• [EXERCISE DETAILS]
Reproduce, exactly and in full, only the lines below from the one containing "kalıntı bırakır, bu" through the one containing "Teknik çizim kalemi nedir?".

• [DATA SHOWN]
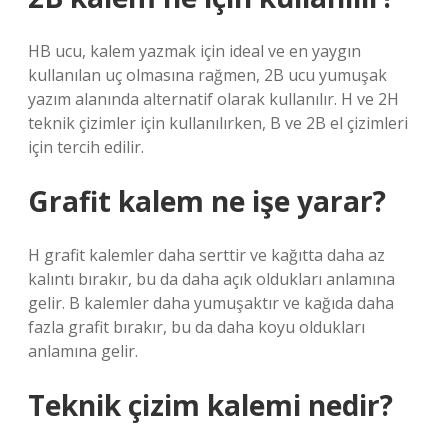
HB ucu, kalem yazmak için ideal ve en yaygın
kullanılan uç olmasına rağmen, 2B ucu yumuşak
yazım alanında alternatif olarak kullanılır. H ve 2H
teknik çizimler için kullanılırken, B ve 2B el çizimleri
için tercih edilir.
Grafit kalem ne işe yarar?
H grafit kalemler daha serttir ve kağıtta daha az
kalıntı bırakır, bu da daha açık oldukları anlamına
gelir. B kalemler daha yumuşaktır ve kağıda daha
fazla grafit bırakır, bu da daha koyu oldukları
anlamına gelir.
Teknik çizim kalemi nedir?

---

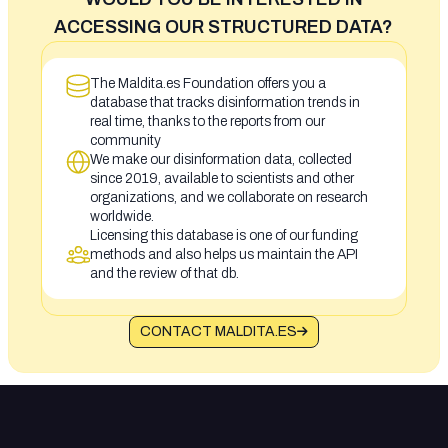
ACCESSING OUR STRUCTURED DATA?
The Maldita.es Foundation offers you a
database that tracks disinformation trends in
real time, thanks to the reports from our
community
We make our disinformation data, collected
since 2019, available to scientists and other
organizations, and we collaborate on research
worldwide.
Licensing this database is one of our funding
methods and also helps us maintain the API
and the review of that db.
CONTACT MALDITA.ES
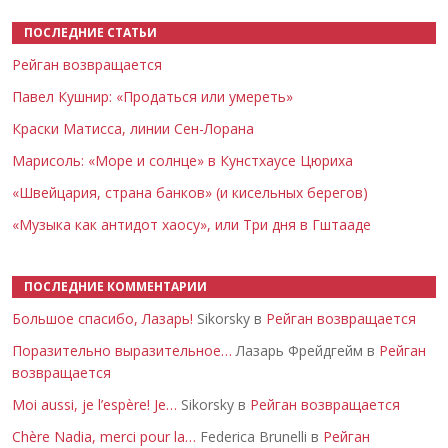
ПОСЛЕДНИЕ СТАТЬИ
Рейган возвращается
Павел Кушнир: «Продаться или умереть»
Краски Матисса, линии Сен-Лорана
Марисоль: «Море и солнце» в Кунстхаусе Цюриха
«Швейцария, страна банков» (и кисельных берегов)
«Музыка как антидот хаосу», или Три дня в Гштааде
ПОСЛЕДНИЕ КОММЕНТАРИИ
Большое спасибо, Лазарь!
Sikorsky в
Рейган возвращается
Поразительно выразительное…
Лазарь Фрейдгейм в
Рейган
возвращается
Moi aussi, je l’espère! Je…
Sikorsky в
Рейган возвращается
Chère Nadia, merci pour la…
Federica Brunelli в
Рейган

• [TASK RESPONSE]
kalıntı bırakır, bu da daha açık oldukları anlamına
gelir. B kalemler daha yumuşaktır ve kağıda daha
fazla grafit bırakır, bu da daha koyu oldukları
anlamına gelir.
Teknik çizim kalemi nedir?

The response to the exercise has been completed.